Du Yin-Qiao, Liu Yu-Ping, Sun Jing-Yang, Ni Ming, Zhou Yong-Gang
Department of Orthopedics, Chinese People's Liberation Army General Hospital, Beijing 100853, China.
Department of Orthopedics, Tengzhou Central People's Hospital, Tengzhou 277500, Shandong Province, China.
World J Clin Cases. 2020 Apr 6;8(7):1223-1231. doi: 10.12998/wjcc.v8.i7.1223.
Paprosky type IIIB acetabular bone defects are very difficult to reconstruct. For severe defects, we developed our own cup-on-cup technique. We defined the tantalum metal (TM) revision shell with the peripheral titanium ring removed as a TM-cup augment and the cementless hemispherical acetabulum component combined with a TM-cup augment as the cup-on-cup technique.
To report the short-term results of patients with type IIIB acetabular bone defects reconstructed using the cup-on-cup technique.
We retrospectively reviewed six patients (six hips) with a mean age of 59 years who underwent acetabular reconstruction using our cup-on-cup technique between January 2015 and January 2017. All acetabular bone defects were classified as type IIIB without pelvic discontinuity using the system of Paprosky. All patients were followed both clinically and radiographically for a mean duration of 42 mo.
The mean Harris hip score improved from 32.4 pre-operatively to 80.7 at the last follow-up. The mean vertical position of the hip rotation centre changed from 60.9 mm pre-operatively to 31.7 mm post-operatively, and the mean horizontal position changed from 33.6 mm pre-operatively to 38.9 mm post-operatively. Greater trochanteric migration after extended trochanteric osteotomy occurred in one of six hips at 3 mo. There was no evidence of component migration at the last follow-up.

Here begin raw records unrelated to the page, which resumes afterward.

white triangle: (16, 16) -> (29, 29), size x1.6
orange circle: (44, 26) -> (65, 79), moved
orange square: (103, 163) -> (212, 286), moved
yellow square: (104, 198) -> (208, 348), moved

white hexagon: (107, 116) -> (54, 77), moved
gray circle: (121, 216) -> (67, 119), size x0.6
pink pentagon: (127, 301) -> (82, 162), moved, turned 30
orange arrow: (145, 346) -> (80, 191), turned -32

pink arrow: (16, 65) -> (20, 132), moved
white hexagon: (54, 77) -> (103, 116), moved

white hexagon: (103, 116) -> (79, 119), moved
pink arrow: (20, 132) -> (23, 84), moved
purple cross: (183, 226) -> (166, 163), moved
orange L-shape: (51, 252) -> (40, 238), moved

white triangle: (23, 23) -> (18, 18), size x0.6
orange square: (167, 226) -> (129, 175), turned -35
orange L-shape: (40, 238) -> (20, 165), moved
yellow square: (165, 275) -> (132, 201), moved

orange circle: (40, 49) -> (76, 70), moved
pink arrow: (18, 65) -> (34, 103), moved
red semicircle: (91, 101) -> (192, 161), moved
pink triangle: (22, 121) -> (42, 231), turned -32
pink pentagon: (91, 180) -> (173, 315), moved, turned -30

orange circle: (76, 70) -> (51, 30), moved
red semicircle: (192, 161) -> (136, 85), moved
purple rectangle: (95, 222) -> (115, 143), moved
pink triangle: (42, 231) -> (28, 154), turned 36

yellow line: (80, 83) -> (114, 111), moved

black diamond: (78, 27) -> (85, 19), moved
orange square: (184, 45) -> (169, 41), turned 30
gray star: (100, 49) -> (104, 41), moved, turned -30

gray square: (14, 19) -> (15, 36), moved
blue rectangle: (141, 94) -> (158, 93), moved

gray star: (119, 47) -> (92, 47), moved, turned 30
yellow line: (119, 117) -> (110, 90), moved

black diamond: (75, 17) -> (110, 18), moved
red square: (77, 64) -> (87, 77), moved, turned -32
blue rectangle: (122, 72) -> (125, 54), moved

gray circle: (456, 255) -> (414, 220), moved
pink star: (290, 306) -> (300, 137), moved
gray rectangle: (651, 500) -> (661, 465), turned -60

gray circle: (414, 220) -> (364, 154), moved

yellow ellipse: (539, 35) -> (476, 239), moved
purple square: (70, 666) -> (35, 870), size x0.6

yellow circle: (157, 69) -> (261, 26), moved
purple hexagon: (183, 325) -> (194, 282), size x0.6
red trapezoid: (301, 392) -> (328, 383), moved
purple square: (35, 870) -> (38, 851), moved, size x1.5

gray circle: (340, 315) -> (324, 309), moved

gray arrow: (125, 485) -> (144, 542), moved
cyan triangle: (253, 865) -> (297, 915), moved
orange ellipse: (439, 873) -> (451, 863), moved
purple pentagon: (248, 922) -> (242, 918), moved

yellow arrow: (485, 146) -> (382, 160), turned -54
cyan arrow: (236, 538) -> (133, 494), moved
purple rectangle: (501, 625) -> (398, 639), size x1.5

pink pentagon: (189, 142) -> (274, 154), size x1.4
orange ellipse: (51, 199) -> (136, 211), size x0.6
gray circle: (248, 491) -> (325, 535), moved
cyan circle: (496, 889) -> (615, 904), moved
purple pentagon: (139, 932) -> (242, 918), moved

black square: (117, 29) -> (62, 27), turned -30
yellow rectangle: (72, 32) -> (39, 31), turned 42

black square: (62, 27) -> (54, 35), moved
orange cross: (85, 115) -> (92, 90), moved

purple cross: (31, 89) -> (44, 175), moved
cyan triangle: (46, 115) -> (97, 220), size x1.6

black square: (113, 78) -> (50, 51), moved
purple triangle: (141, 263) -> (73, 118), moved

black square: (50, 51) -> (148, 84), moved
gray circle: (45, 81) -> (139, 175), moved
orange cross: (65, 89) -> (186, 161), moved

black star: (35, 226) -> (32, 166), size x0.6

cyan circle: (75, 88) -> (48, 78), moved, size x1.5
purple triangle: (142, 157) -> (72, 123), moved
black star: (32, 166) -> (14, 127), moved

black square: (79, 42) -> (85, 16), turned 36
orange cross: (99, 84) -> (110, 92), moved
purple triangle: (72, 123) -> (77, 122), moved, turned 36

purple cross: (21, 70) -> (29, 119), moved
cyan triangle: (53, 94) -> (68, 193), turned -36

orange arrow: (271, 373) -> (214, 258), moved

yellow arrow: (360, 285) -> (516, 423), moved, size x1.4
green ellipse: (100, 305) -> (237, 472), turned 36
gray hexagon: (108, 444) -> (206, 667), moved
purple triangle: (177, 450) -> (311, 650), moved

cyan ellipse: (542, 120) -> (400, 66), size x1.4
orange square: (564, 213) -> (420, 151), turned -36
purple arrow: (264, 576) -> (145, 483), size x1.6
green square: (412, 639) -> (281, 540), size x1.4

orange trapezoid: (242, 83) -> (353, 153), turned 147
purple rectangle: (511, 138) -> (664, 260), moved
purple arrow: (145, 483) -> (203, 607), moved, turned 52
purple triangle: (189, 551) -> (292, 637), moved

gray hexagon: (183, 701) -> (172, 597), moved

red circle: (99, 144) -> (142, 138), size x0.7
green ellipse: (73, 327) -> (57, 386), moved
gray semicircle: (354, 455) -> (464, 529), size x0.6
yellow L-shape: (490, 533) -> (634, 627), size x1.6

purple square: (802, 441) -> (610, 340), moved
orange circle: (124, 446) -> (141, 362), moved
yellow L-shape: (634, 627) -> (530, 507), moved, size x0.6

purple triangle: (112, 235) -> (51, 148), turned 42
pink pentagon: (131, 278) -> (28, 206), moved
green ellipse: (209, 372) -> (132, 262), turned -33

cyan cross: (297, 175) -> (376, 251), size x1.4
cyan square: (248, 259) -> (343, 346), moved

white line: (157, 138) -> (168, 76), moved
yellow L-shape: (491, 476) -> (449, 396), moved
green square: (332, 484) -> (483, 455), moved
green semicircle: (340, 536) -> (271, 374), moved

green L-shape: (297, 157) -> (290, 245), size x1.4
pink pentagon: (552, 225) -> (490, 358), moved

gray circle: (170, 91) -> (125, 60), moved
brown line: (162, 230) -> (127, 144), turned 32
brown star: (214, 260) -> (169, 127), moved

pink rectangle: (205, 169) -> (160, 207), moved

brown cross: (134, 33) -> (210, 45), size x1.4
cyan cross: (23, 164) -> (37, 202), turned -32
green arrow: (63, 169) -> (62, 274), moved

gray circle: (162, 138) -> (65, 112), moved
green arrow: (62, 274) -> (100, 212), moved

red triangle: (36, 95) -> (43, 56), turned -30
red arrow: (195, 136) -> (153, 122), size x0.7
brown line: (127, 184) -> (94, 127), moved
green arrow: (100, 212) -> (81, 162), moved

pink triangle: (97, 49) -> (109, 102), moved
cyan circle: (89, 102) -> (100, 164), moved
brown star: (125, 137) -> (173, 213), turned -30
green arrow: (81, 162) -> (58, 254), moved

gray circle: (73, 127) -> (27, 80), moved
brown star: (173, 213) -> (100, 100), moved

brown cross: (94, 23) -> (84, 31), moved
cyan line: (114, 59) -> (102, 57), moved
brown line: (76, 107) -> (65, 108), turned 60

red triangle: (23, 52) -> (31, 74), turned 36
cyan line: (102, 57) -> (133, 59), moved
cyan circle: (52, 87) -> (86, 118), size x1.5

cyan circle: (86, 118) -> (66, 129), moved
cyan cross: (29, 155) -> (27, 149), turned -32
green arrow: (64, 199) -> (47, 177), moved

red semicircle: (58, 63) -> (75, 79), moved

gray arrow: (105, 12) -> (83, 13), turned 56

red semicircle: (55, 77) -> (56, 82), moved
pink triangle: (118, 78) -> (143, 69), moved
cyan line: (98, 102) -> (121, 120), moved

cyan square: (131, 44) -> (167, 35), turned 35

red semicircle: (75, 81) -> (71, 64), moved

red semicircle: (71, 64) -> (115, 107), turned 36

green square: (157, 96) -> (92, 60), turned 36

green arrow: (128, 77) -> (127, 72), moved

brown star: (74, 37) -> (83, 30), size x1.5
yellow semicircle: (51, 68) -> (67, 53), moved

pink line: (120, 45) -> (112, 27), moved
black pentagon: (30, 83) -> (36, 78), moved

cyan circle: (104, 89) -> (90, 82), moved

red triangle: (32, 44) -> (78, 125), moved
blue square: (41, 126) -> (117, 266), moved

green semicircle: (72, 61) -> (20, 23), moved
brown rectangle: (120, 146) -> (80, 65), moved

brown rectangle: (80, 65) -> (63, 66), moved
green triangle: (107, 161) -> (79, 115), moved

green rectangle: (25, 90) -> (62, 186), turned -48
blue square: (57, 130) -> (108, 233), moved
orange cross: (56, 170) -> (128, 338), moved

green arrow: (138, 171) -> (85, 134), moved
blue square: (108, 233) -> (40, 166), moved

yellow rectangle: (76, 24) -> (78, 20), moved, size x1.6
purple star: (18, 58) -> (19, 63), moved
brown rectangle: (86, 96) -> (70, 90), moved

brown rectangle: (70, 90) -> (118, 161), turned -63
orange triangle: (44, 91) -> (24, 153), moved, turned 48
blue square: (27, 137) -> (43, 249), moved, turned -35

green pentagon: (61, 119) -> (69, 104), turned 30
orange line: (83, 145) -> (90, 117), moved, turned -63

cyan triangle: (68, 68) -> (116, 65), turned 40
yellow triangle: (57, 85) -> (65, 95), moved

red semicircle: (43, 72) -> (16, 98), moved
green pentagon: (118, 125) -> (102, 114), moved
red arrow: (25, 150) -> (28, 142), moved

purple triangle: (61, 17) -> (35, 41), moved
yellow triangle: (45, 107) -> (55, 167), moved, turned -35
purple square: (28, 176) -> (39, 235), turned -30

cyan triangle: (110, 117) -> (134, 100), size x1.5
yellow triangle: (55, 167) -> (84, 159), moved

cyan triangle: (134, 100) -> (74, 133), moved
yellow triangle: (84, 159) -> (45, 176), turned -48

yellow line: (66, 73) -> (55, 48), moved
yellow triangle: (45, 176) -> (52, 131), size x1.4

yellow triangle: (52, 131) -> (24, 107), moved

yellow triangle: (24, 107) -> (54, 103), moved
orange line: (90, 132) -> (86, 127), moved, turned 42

The short-term results suggest that our cup-on-cup technique could be considered an effective management option for Paprosky type IIIB acetabular bone defects without pelvic discontinuity.
Paprosky IIIB 型髋臼骨缺损极难重建。对于严重缺损,我们研发了自己的杯对杯技术。我们将去除周边钛环的钽金属(TM)翻修髋臼杯定义为 TM 杯增强器,并将非骨水泥半球形髋臼组件与 TM 杯增强器相结合作为杯对杯技术。
报告采用杯对杯技术重建 IIIB 型髋臼骨缺损患者的短期结果。
我们回顾性分析了 2015 年 1 月至 2017 年 1 月期间采用杯对杯技术进行髋臼重建的 6 例患者(6 髋),平均年龄 59 岁。所有髋臼骨缺损根据 Paprosky 系统分类为无骨盆连续性中断的 IIIB 型。所有患者均接受了平均 42 个月的临床和影像学随访。
Harris 髋关节评分平均从术前的 32.4 分提高到末次随访时的 80.7 分。髋关节旋转中心的平均垂直位置从术前的 60.9 mm 变为术后的 31.7 mm,平均水平位置从术前的 33.6 mm 变为术后的 38.9 mm。6 髋中有 1 髋在 3 个月时出现大转子延长截骨术后大转子移位。末次随访时无假体移位证据。
短期结果表明,对于无骨盆连续性中断的 Paprosky IIIB 型髋臼骨缺损,我们的杯对杯技术可被视为一种有效的治疗选择。